Nel segmento tv, il pubblico italiano tende a essere più anziano, una fascia che gli inserzionisti spesso sottovalutano. Il calcio in diretta continua tuttavia a raggiungere un pubblico maschile più giovane, con i diritti in mano al servizio di streaming DAZN fino alla stagione 2028/29. Ogni stagione che si sposta ulteriormente verso la tv digitale sottrae una quota incrementale di audience alla tv lineare, spiegando l'andamento divergente dei due canali. Netflix e Prime con le rispettive offerte con pubblicità, DAZN, Mediaset Infinity e RaiPlay, insieme a una diffusione relativamente avanzata della tecnologia HbbTV addressable, rendono il settore della tv digitale particolarmente competitivo. I ricavi pubblicitari, tuttavia, pari a 726 milioni di euro, sono ancora ben al di sotto dei 3,5 miliardi della tv lineare. È questo uno dei motivi per cui il mercato televisivo complessivo continua a registrare una contrazione nel periodo".
Dall'Italia al mercato globale
La dinamica italiana si inserisce in un quadro internazionale caratterizzato da una crescita ancora più sostenuta. Madison & Wall stima per il 2026 un aumento dell'11% dell'advertising mondiale, che raggiungerà 1.337 miliardi di dollari, rispetto ai 1.207 miliardi del 2025. Nel forecast, la crescita prevista è del 13,5% nel primo trimestre del 2026 e del 12,9% nel secondo.
A livello globale, il social sarà il canale con la maggiore crescita nel 2026, pari al 17,3%, seguito dal commerce advertising (+14,5%) e dal search (+12,4%).
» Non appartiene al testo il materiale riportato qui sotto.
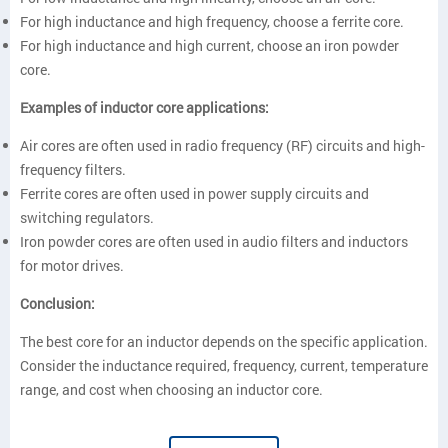
For high inductance and high frequency, choose a ferrite core.
For high inductance and high current, choose an iron powder
core.
Examples of inductor core applications:
Air cores are often used in radio frequency (RF) circuits and high-
frequency filters.
Ferrite cores are often used in power supply circuits and
switching regulators.
Iron powder cores are often used in audio filters and inductors
for motor drives.
Conclusion:
The best core for an inductor depends on the specific application.
Consider the inductance required, frequency, current, temperature
range, and cost when choosing an inductor core.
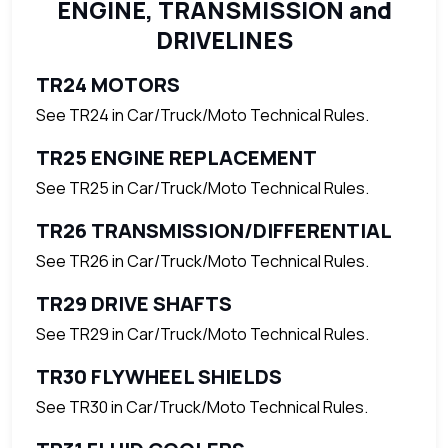
ENGINE, TRANSMISSION and
DRIVELINES
TR24 MOTORS
See TR24 in Car/Truck/Moto Technical Rules.
TR25 ENGINE REPLACEMENT
See TR25 in Car/Truck/Moto Technical Rules.
TR26 TRANSMISSION/DIFFERENTIAL
See TR26 in Car/Truck/Moto Technical Rules.
TR29 DRIVE SHAFTS
See TR29 in Car/Truck/Moto Technical Rules.
TR30 FLYWHEEL SHIELDS
See TR30 in Car/Truck/Moto Technical Rules.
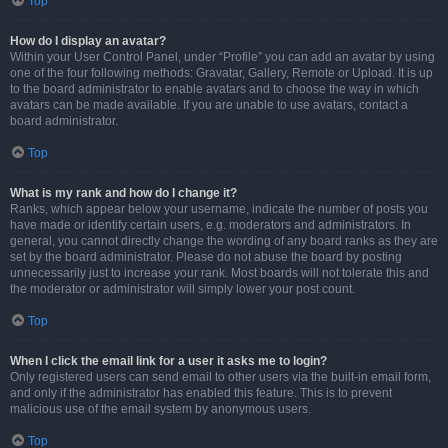
Top
How do I display an avatar?
Within your User Control Panel, under “Profile” you can add an avatar by using
one of the four following methods: Gravatar, Gallery, Remote or Upload. It is up
to the board administrator to enable avatars and to choose the way in which
avatars can be made available. If you are unable to use avatars, contact a
board administrator.
Top
What is my rank and how do I change it?
Ranks, which appear below your username, indicate the number of posts you
have made or identify certain users, e.g. moderators and administrators. In
general, you cannot directly change the wording of any board ranks as they are
set by the board administrator. Please do not abuse the board by posting
unnecessarily just to increase your rank. Most boards will not tolerate this and
the moderator or administrator will simply lower your post count.
Top
When I click the email link for a user it asks me to login?
Only registered users can send email to other users via the built-in email form,
and only if the administrator has enabled this feature. This is to prevent
malicious use of the email system by anonymous users.
Top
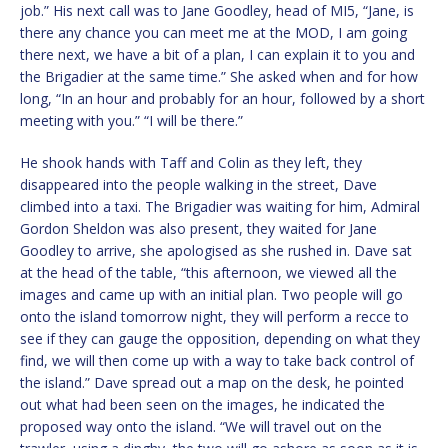
job.” His next call was to Jane Goodley, head of MI5, “Jane, is
there any chance you can meet me at the MOD, I am going
there next, we have a bit of a plan, I can explain it to you and
the Brigadier at the same time.” She asked when and for how
long, “In an hour and probably for an hour, followed by a short
meeting with you.” “I will be there.”
He shook hands with Taff and Colin as they left, they
disappeared into the people walking in the street, Dave
climbed into a taxi. The Brigadier was waiting for him, Admiral
Gordon Sheldon was also present, they waited for Jane
Goodley to arrive, she apologised as she rushed in. Dave sat
at the head of the table, “this afternoon, we viewed all the
images and came up with an initial plan. Two people will go
onto the island tomorrow night, they will perform a recce to
see if they can gauge the opposition, depending on what they
find, we will then come up with a way to take back control of
the island.” Dave spread out a map on the desk, he pointed
out what had been seen on the images, he indicated the
proposed way onto the island. “We will travel out on the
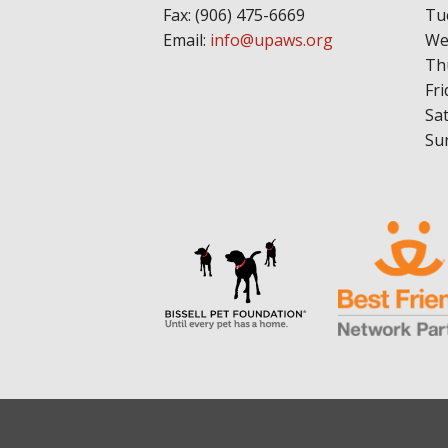
Fax: (906) 475-6669
Tu
Email:
info@upaws.org
We
Th
Fri
Sa
Su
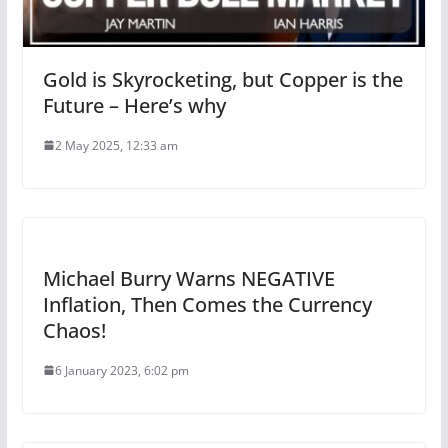
Gold is Skyrocketing, but Copper is the
Future – Here’s why
2 May 2025, 12:33 am
Michael Burry Warns NEGATIVE
Inflation, Then Comes the Currency
Chaos!
6 January 2023, 6:02 pm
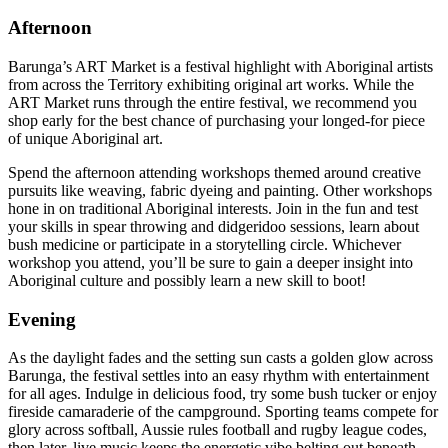
Afternoon
Barunga’s ART Market is a festival highlight with Aboriginal artists
from across the Territory exhibiting original art works. While the
ART Market runs through the entire festival, we recommend you
shop early for the best chance of purchasing your longed-for piece
of unique Aboriginal art.
Spend the afternoon attending workshops themed around creative
pursuits like weaving, fabric dyeing and painting. Other workshops
hone in on traditional Aboriginal interests. Join in the fun and test
your skills in spear throwing and didgeridoo sessions, learn about
bush medicine or participate in a storytelling circle. Whichever
workshop you attend, you’ll be sure to gain a deeper insight into
Aboriginal culture and possibly learn a new skill to boot!
Evening
As the daylight fades and the setting sun casts a golden glow across
Barunga, the festival settles into an easy rhythm with entertainment
for all ages. Indulge in delicious food, try some bush tucker or enjoy
fireside camaraderie of the campground. Sporting teams compete for
glory across softball, Aussie rules football and rugby league codes,
then later, live music keeps the energetic vibe belting out beneath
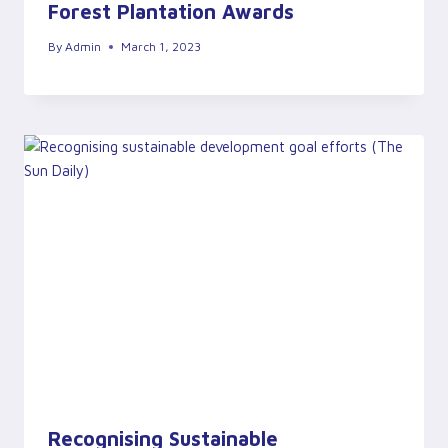
Forest Plantation Awards
By
Admin
March 1, 2023
Recognising Sustainable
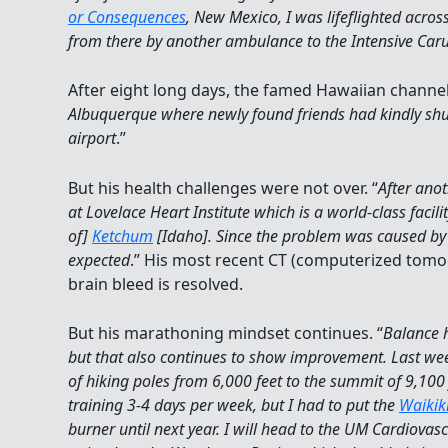
or Consequences
, New Mexico, I was lifeflighted acro
from there by another ambulance to the Intensive Caru
After eight long days, the famed Hawaiian channe
Albuquerque where newly found friends had kindly shutt
airport
.”
But his health challenges were not over. “
After anot
at Lovelace Heart Institute which is a world-class faci
of]
Ketchum
[Idaho]. Since the problem was caused by b
expected
.” His most recent CT (computerized tomog
brain bleed is resolved.
But his marathoning mindset continues. “
Balance 
but that also continues to show improvement. Last week,
of hiking poles from 6,000 feet to the summit of 9,100
training 3-4 days per week, but I had to put the
Waikik
burner until next year. I will head to the UM Cardiova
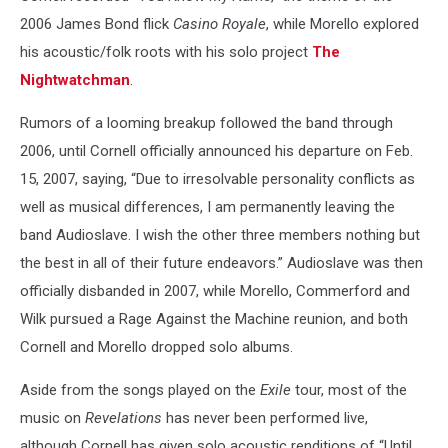
2006 James Bond flick
Casino Royale
, while Morello explored
his acoustic/folk roots with his solo project
The
Nightwatchman
.
Rumors of a looming breakup followed the band through
2006, until Cornell officially announced his departure on Feb.
15, 2007, saying, “Due to irresolvable personality conflicts as
well as musical differences, I am permanently leaving the
band Audioslave. I wish the other three members nothing but
the best in all of their future endeavors.” Audioslave was then
officially disbanded in 2007, while Morello, Commerford and
Wilk pursued a Rage Against the Machine reunion, and both
Cornell and Morello dropped solo albums.
Aside from the songs played on the
Exile
tour, most of the
music on
Revelations
has never been performed live,
although Cornell has given solo acoustic renditions of “Until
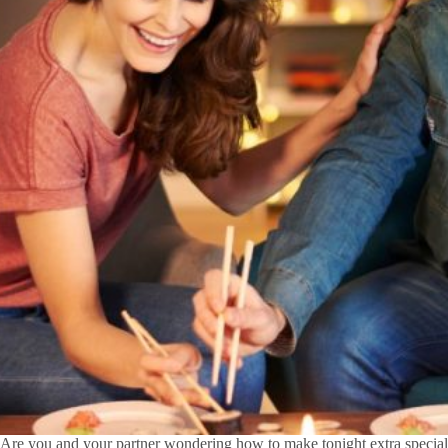
Are you and your partner wondering how to make tonight extra speci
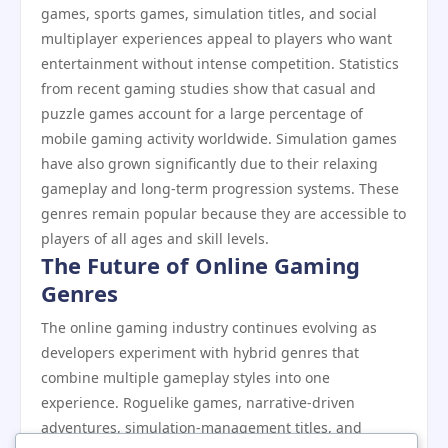
games, sports games, simulation titles, and social
multiplayer experiences appeal to players who want
entertainment without intense competition. Statistics
from recent gaming studies show that casual and
puzzle games account for a large percentage of
mobile gaming activity worldwide. Simulation games
have also grown significantly due to their relaxing
gameplay and long-term progression systems. These
genres remain popular because they are accessible to
players of all ages and skill levels.
The Future of Online Gaming
Genres
The online gaming industry continues evolving as
developers experiment with hybrid genres that
combine multiple gameplay styles into one
experience. Roguelike games, narrative-driven
adventures, simulation-management titles, and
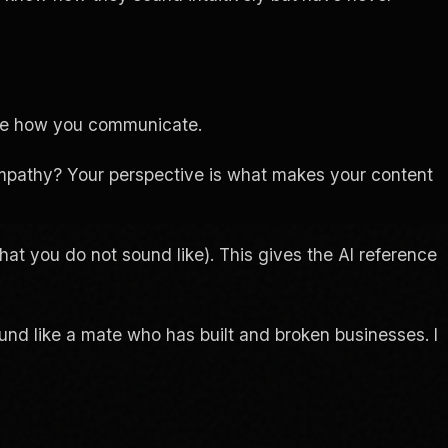
ibe how you communicate.
pathy? Your perspective is what makes your content
at you do not sound like). This gives the AI reference
ound like a mate who has built and broken businesses. I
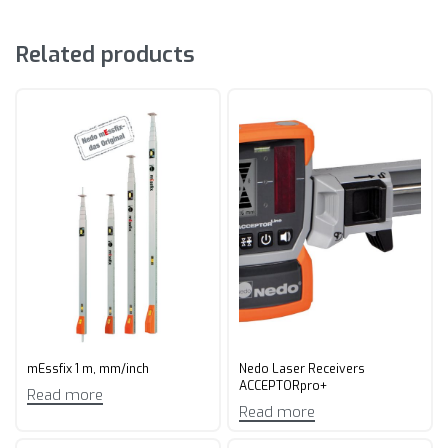
Related products
mEssfix 1 m, mm/inch
Nedo Laser Receivers
ACCEPTORpro+
Read more
Read more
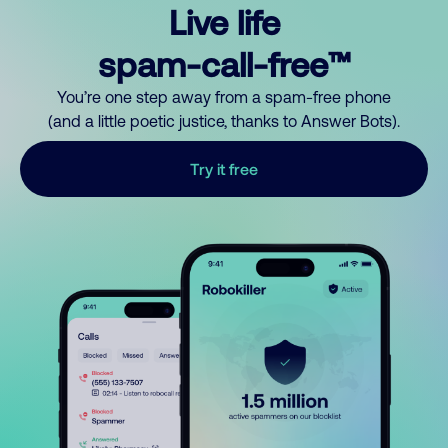
Live life
spam-call-free™
You’re one step away from a spam-free phone
(and a little poetic justice, thanks to Answer Bots).
Try it free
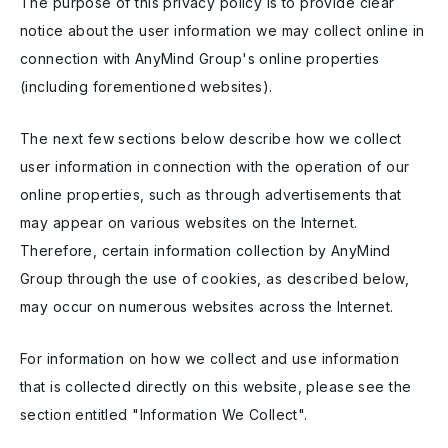
The purpose of this privacy policy is to provide clear
notice about the user information we may collect online in
connection with AnyMind Group's online properties
(including forementioned websites).
The next few sections below describe how we collect
user information in connection with the operation of our
online properties, such as through advertisements that
may appear on various websites on the Internet.
Therefore, certain information collection by AnyMind
Group through the use of cookies, as described below,
may occur on numerous websites across the Internet.
For information on how we collect and use information
that is collected directly on this website, please see the
section entitled "Information We Collect".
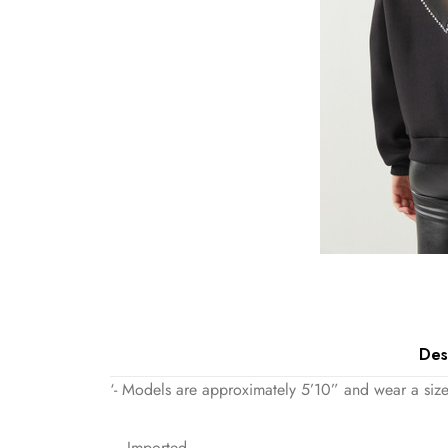
Des
‘- Models are approximately 5’10” and wear a size
– Imported.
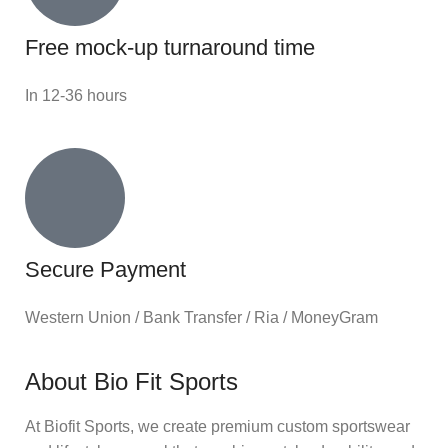
Free mock-up turnaround time
In 12-36 hours
Secure Payment
Western Union / Bank Transfer / Ria / MoneyGram
About Bio Fit Sports
At Biofit Sports, we create premium custom sportswear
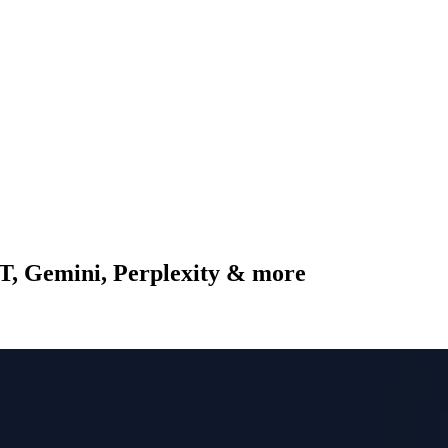
PT, Gemini, Perplexity & more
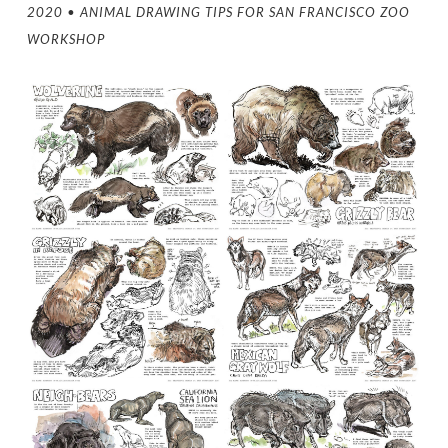
2020 • ANIMAL DRAWING TIPS FOR SAN FRANCISCO ZOO
WORKSHOP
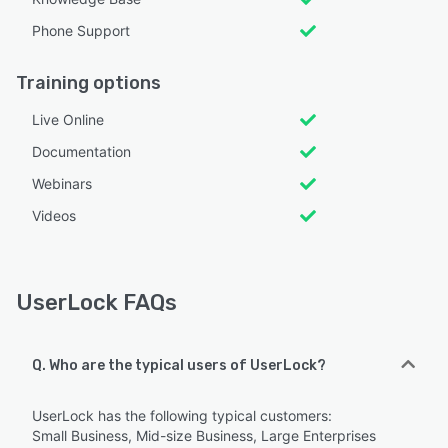
Phone Support
Training options
Live Online
Documentation
Webinars
Videos
UserLock FAQs
Q. Who are the typical users of UserLock?
UserLock has the following typical customers:
Small Business, Mid-size Business, Large Enterprises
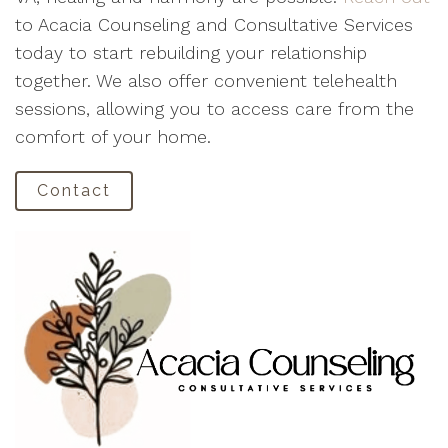
to Acacia Counseling and Consultative Services
today to start rebuilding your relationship
together. We also offer convenient telehealth
sessions, allowing you to access care from the
comfort of your home.
Contact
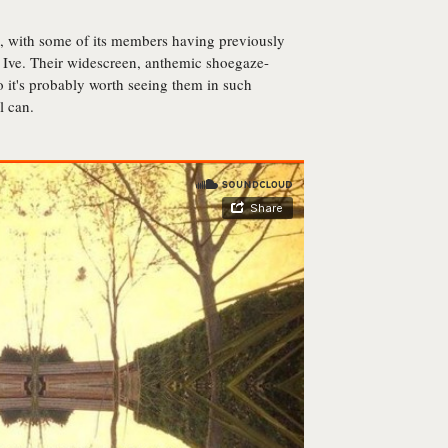
, with some of its members having previously
Ive. Their widescreen, anthemic shoegaze-
so it's probably worth seeing them in such
l can.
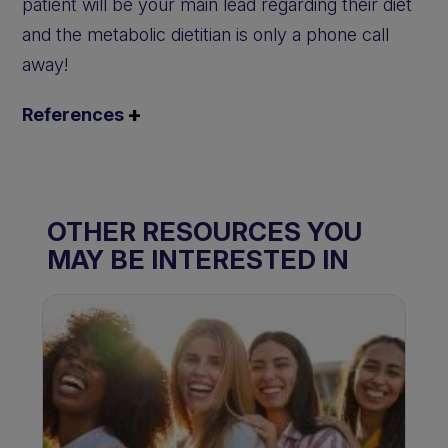
patient will be your main lead regarding their diet
and the metabolic dietitian is only a phone call
away!
References
OTHER RESOURCES YOU
MAY BE INTERESTED IN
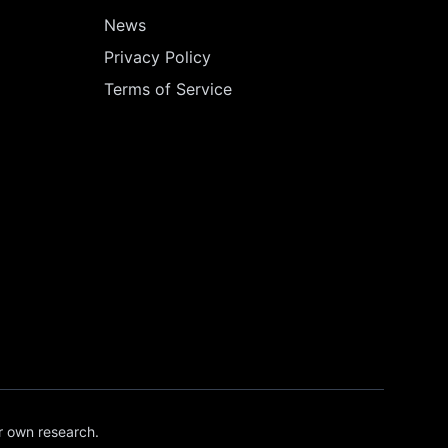
News
Privacy Policy
Terms of Service
r own research.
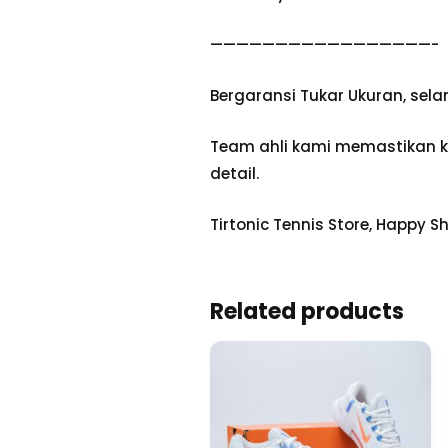
—————————————————-
Bergaransi Tukar Ukuran, sel
Team ahli kami memastikan ke
detail.
Tirtonic Tennis Store, Happy S
Related products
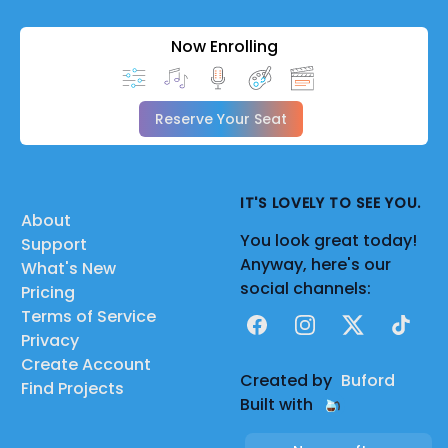
Now Enrolling
Reserve Your Seat
IT'S LOVELY TO SEE YOU.
About
You look great today!
Support
Anyway, here's our
What's New
social channels:
Pricing
Terms of Service
Facebook
Instagram
X
TikTok
Privacy
Create Account
Created by
Buford
Find Projects
Built with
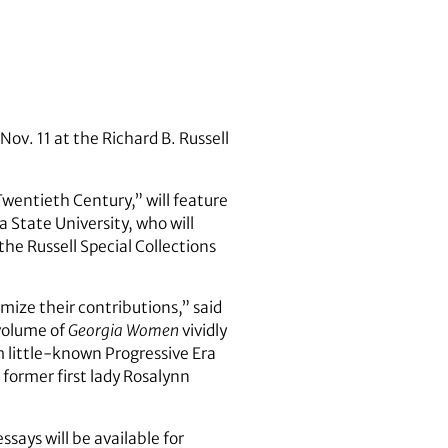
Nov. 11 at the Richard B. Russell
ntieth Century,” will feature
 State University, who will
the Russell Special Collections
ize their contributions,” said
 volume of
Georgia Women
vividly
m little-known Progressive Era
 former first lady Rosalynn
ssays will be available for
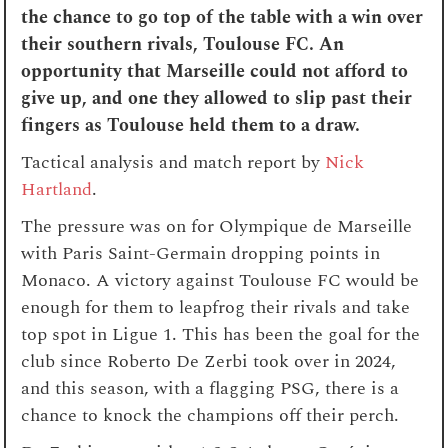
the chance to go top of the table with a win over
their southern rivals, Toulouse FC. An
opportunity that Marseille could not afford to
give up, and one they allowed to slip past their
fingers as Toulouse held them to a draw.
Tactical analysis and match report by
Nick
Hartland
.
The pressure was on for Olympique de Marseille
with Paris Saint-Germain dropping points in
Monaco. A victory against Toulouse FC would be
enough for them to leapfrog their rivals and take
top spot in Ligue 1. This has been the goal for the
club since Roberto De Zerbi took over in 2024,
and this season, with a flagging PSG, there is a
chance to knock the champions off their perch.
L'other digital aumenterà del 6,6% e l'outdoor del 5,7%, mentre la televisione crescerà dell'1,3%. L'audio resterà stabile e il publishing diminuirà del 2,1%. Tra gli elementi che contribuiscono all'espansione del mercato, Madison & Wall considera anche il ruolo dell'AI.
Nel periodo considerato, quindi, l'advertising globale passerà dai 1.337 miliardi di dollari del 2026 ai 1.665 miliardi del 2030. In Italia, nello stesso arco temporale, il mercato crescerà da 18,8 a 22,8 miliardi di euro.